§ **About this task**
Skip the pictures, please, and write out exactly the lines from the opening of the data through the line containing "पूजा करते समय".

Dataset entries

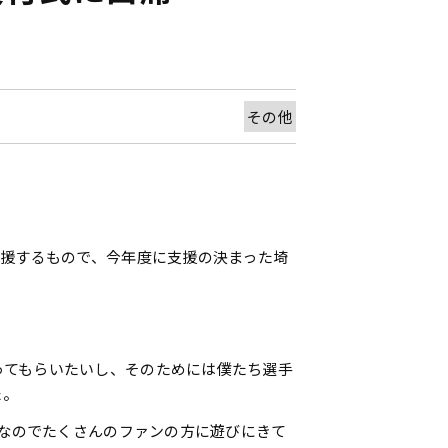
その他
支援するもので、今年度に支援の決まった埼
ってもらいたいし、そのためには僕たち選手
た。
中なのでたくさんのファンの方に遊びにきて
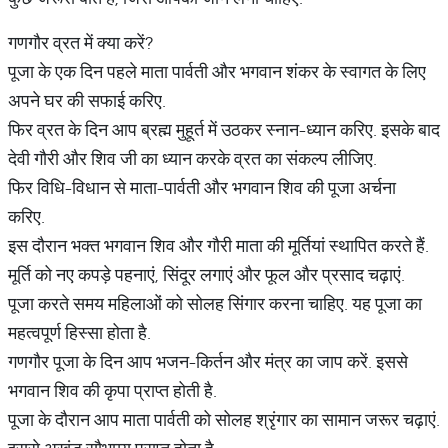
गणगौर व्रत में क्या करें?
पूजा के एक दिन पहले माता पार्वती और भगवान शंकर के स्वागत के लिए
अपने घर की सफाई करिए.
फिर व्रत के दिन आप ब्रह्म मुहूर्त में उठकर स्नान-ध्यान करिए. इसके बाद
देवी गौरी और शिव जी का ध्यान करके व्रत का संकल्प लीजिए.
फिर विधि-विधान से माता-पार्वती और भगवान शिव की पूजा अर्चना
करिए.
इस दौरान भक्त भगवान शिव और गौरी माता की मूर्तियां स्थापित करते हैं.
मूर्ति को नए कपड़े पहनाएं, सिंदूर लगाएं और फूल और प्रसाद चढ़ाएं.
पूजा करते समय महिलाओं को सोलह सिंगार करना चाहिए. यह पूजा का
महत्वपूर्ण हिस्सा होता है.
गणगौर पूजा के दिन आप भजन-किर्तन और मंत्र का जाप करें. इससे
भगवान शिव की कृपा प्राप्त होती है.
पूजा के दौरान आप माता पार्वती को सोलह श्रृंगार का सामान जरूर चढ़ाएं.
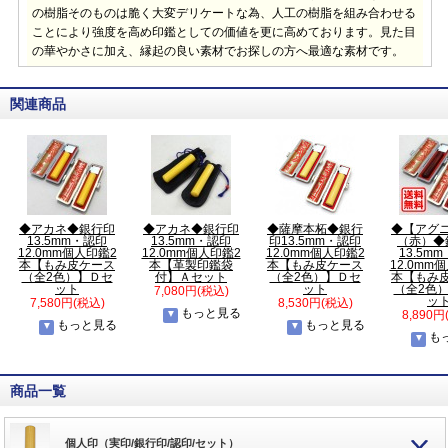
の樹脂そのものは脆く大変デリケートな為、人工の樹脂を組み合わせる
ことにより強度を高め印鑑としての価値を更に高めております。見た目
の華やかさに加え、縁起の良い素材でお探しの方へ最適な素材です。
関連商品
◆アカネ◆銀行印
◆アカネ◆銀行印
◆薩摩本柘◆銀行
◆【アグ
13.5mm・認印
13.5mm・認印
印13.5mm・認印
（赤）◆
12.0mm個人印鑑2
12.0mm個人印鑑2
12.0mm個人印鑑2
13.5m
本【もみ皮ケース
本【革製印鑑袋
本【もみ皮ケース
12.0mm
（全2色）】Ｄセ
付】Ａセット
（全2色）】Ｄセ
本【もみ
ット
ット
（全2色
7,080円(税込)
ッ
7,580円(税込)
8,530円(税込)
もっと見る
8,890円
もっと見る
もっと見る
も
商品一覧
個人印（実印/銀行印/認印/セット）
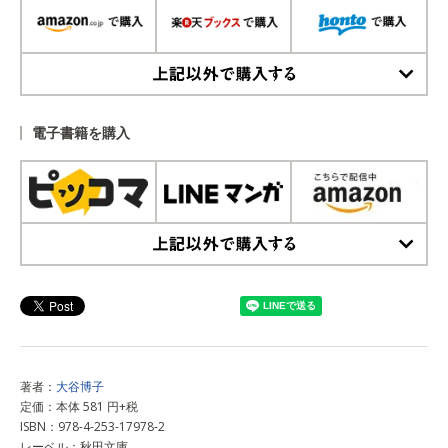
上記以外で購入する
電子書籍を購入
上記以外で購入する
著者：
大谷博子
定価：本体 581 円+税
ISBN：978-4-253-17978-2
レーベル：秋田文庫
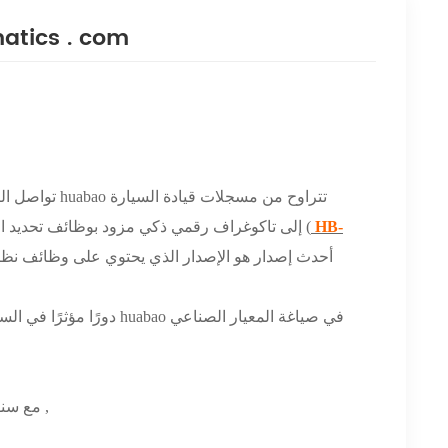
تجربة huabao في تاكوغراف
HB-
) إلى تاكوغراف رقمي ذكي مزود بوظائف تحديد المواقع والمراقبة بالفيديو (
مع سنوات من الجهود , أنهينا بعض المشاريع الرئيسية التي يمكن عرضها على النحو التالي ,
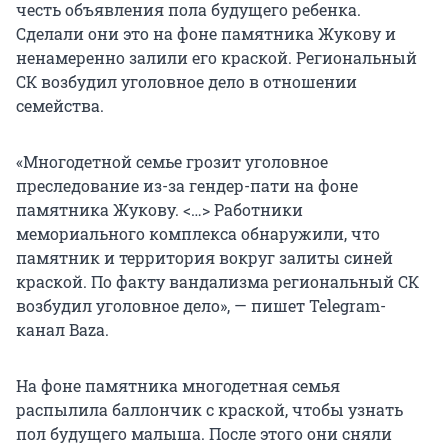
честь объявления пола будущего ребенка.
Сделали они это на фоне памятника Жукову и
ненамеренно залили его краской. Региональный
СК возбудил уголовное дело в отношении
семейства.
«Многодетной семье грозит уголовное
преследование из-за гендер-пати на фоне
памятника Жукову. <…> Работники
мемориального комплекса обнаружили, что
памятник и территория вокруг залиты синей
краской. По факту вандализма региональный СК
возбудил уголовное дело», — пишет Telegram-
канал Baza.
На фоне памятника многодетная семья
распылила баллончик с краской, чтобы узнать
пол будущего малыша. После этого они сняли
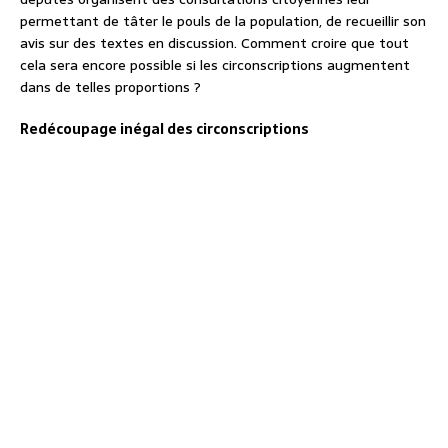
permettant de tâter le pouls de la population, de recueillir son
avis sur des textes en discussion. Comment croire que tout
cela sera encore possible si les circonscriptions augmentent
dans de telles proportions ?
Redécoupage inégal des circonscriptions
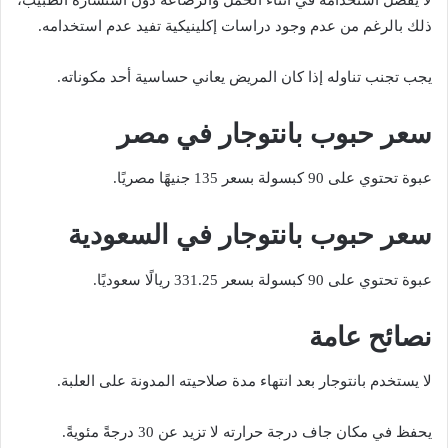
ذلك بالرغم من عدم وجود دراسات إكلينيكية تفيد عدم استخدامه.
يجب تجنب تناوله إذا كان المريض يعاني حساسية أحد مكوناته.
سعر حبوب بانتوجار في مصر
عبوة تحتوي على 90 كبسولة بسعر 135 جنيهًا مصريًا.
سعر حبوب بانتوجار في السعودية
عبوة تحتوي على 90 كبسولة بسعر 331.25 ريالًا سعوديًا.
نصائح عامة
لا يستخدم بانتوجار بعد انتهاء مدة صلاحيته المدونة على العلبة.
يحفظ في مكان جاف درجة حرارته لا تزيد عن 30 درجةً مئويةً.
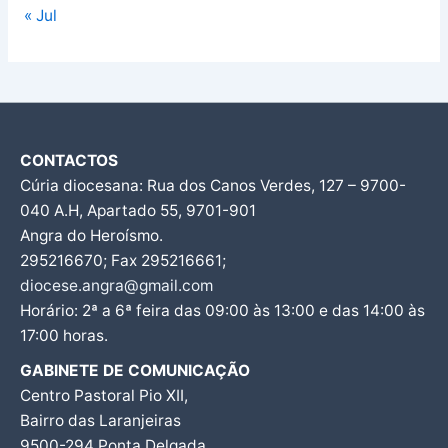
« Jul
CONTACTOS
Cúria diocesana: Rua dos Canos Verdes, 127 – 9700-
040 A.H, Apartado 55, 9701-901
Angra do Heroísmo.
295216670; Fax 295216661;
diocese.angra@gmail.com
Horário: 2ª a 6ª feira das 09:00 às 13:00 e das 14:00 às
17:00 horas.
GABINETE DE COMUNICAÇÃO
Centro Pastoral Pio XII,
Bairro das Laranjeiras
9500-294 Ponta Delgada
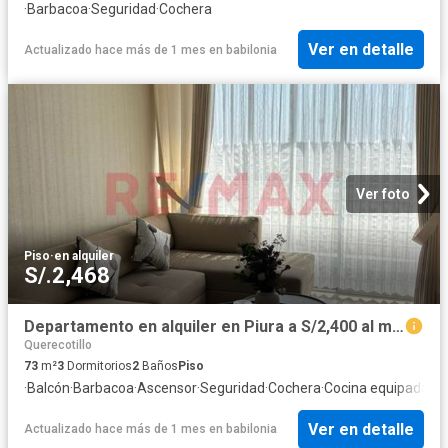
·
Barbacoa
·
Seguridad
·
Cochera
Ver en detalle
Actualizado hace más de 1 mes
en
babilonia
Ver foto
Piso
·
en alquiler
S/.2,468
Departamento en alquiler en Piura a S/2,400 al mes
Querecotillo
73
m²
3
Dormitorios
2
Baños
Piso
·
Balcón
·
Barbacoa
·
Ascensor
·
Seguridad
·
Cochera
·
Cocina equipada
Ver en detalle
Actualizado hace más de 1 mes
en
babilonia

§ **Final answer**
その他
支援するもので、今年度に支援の決まった埼
ってもらいたいし、そのためには僕たち選手
た。
中なのでたくさんのファンの方に遊びにきて
गणगौर व्रत में क्या करें?
पूजा के एक दिन पहले माता पार्वती और भगवान शंकर के स्वागत के लिए
अपने घर की सफाई करिए.
फिर व्रत के दिन आप ब्रह्म मुहूर्त में उठकर स्नान-ध्यान करिए. इसके बाद
देवी गौरी और शिव जी का ध्यान करके व्रत का संकल्प लीजिए.
फिर विधि-विधान से माता-पार्वती और भगवान शिव की पूजा अर्चना
करिए.
इस दौरान भक्त भगवान शिव और गौरी माता की मूर्तियां स्थापित करते हैं.
मूर्ति को नए कपड़े पहनाएं, सिंदूर लगाएं और फूल और प्रसाद चढ़ाएं.
पूजा करते समय महिलाओं को सोलह सिंगार करना चाहिए. यह पूजा का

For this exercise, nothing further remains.